*What you have to do*.
The number of lines below holding the string "time" is the only answer wanted.

■ ■ ■

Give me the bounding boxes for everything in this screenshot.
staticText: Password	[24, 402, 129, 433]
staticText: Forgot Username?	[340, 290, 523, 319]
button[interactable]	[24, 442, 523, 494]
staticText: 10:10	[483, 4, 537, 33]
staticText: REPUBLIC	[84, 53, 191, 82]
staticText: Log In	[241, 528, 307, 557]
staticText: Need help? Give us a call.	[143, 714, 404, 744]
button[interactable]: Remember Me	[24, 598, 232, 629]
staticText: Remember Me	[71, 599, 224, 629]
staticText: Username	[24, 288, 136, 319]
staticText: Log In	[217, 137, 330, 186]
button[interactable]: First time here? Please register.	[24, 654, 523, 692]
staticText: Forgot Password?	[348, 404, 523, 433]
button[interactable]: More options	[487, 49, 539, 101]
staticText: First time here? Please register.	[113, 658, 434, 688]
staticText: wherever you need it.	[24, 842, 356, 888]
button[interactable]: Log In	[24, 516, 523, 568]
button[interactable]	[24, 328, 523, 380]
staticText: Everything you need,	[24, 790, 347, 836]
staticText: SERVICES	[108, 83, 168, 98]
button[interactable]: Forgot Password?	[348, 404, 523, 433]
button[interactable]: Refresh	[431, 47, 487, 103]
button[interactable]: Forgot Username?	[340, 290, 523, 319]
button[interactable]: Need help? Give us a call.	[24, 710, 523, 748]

■ ■ ■

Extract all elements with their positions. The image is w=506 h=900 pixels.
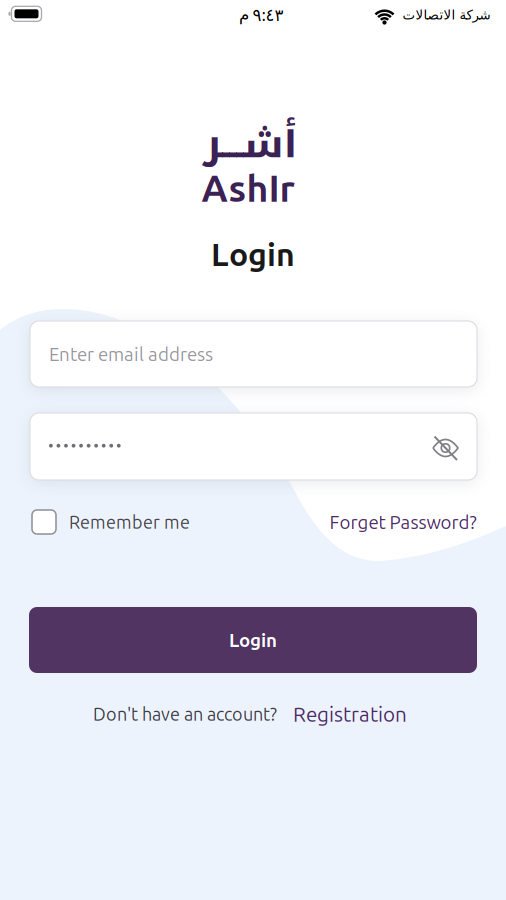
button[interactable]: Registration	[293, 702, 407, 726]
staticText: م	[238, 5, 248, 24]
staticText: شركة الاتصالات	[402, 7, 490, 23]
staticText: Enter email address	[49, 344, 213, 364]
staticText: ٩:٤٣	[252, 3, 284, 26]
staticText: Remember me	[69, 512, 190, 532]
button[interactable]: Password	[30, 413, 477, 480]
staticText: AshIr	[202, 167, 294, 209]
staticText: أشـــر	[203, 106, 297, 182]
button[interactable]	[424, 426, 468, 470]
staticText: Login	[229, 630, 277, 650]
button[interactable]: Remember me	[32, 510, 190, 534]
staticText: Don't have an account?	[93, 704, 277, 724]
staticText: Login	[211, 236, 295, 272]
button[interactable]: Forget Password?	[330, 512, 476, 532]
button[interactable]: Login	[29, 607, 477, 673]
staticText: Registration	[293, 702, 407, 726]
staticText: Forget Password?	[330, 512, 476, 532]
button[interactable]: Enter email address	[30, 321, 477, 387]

■ ■ ■

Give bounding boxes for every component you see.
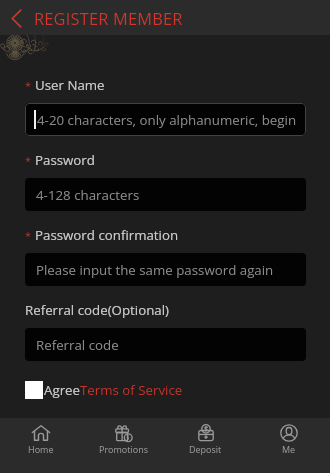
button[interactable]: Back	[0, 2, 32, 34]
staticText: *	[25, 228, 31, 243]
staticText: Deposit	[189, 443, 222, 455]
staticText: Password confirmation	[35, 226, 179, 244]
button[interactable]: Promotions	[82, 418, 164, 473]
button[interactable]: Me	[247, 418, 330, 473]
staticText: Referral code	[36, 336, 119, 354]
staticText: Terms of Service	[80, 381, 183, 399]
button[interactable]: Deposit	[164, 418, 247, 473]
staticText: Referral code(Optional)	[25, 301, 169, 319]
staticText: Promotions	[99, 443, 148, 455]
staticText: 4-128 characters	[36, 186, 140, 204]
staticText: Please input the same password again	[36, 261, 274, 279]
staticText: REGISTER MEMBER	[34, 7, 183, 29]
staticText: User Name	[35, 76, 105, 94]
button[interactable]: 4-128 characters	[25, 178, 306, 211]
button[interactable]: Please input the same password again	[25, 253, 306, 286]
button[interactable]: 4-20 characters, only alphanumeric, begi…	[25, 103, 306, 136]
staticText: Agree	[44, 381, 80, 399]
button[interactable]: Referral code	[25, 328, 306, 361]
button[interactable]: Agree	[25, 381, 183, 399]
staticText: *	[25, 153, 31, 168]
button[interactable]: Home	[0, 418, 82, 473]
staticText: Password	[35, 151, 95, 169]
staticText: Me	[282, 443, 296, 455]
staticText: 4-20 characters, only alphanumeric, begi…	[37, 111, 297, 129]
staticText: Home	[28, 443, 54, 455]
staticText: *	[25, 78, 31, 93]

■ ■ ■

*Exercise output*.
2